(Task requirements): Whenever the word "Dette" appears in a line of the listing, copy that line.

(Supplied records):
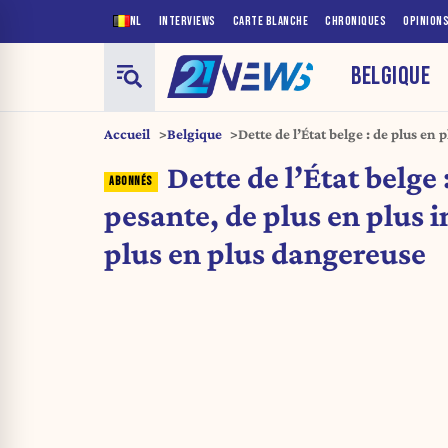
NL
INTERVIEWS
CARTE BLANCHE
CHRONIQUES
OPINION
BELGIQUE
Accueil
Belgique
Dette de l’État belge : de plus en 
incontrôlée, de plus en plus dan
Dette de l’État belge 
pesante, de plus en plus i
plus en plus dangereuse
---
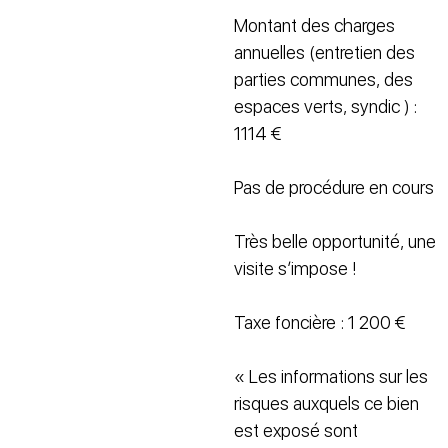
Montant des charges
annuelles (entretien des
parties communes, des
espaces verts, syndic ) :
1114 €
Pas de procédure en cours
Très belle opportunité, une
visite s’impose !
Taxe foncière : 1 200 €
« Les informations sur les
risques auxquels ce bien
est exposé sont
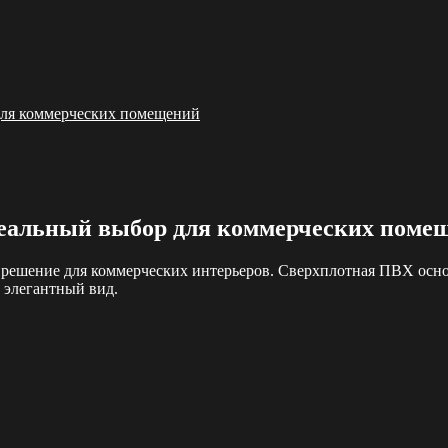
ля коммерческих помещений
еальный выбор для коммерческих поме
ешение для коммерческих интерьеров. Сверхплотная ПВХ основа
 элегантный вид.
* * *
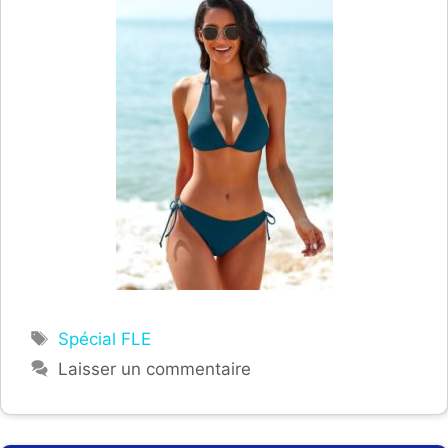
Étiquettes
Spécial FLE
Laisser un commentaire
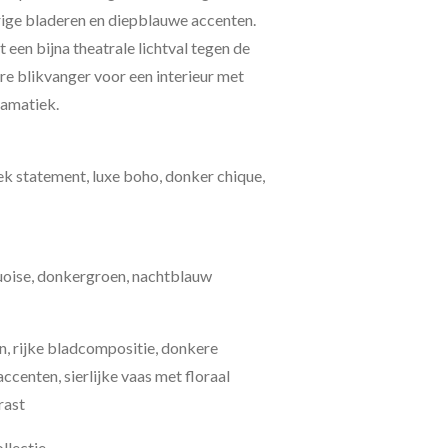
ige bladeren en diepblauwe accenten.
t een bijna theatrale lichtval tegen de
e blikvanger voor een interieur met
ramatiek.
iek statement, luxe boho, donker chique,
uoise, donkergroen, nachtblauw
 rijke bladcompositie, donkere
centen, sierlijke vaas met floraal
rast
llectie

(Solution for this exercise):
Dette de l’État belge : de plus en 
Dette de l’État belge 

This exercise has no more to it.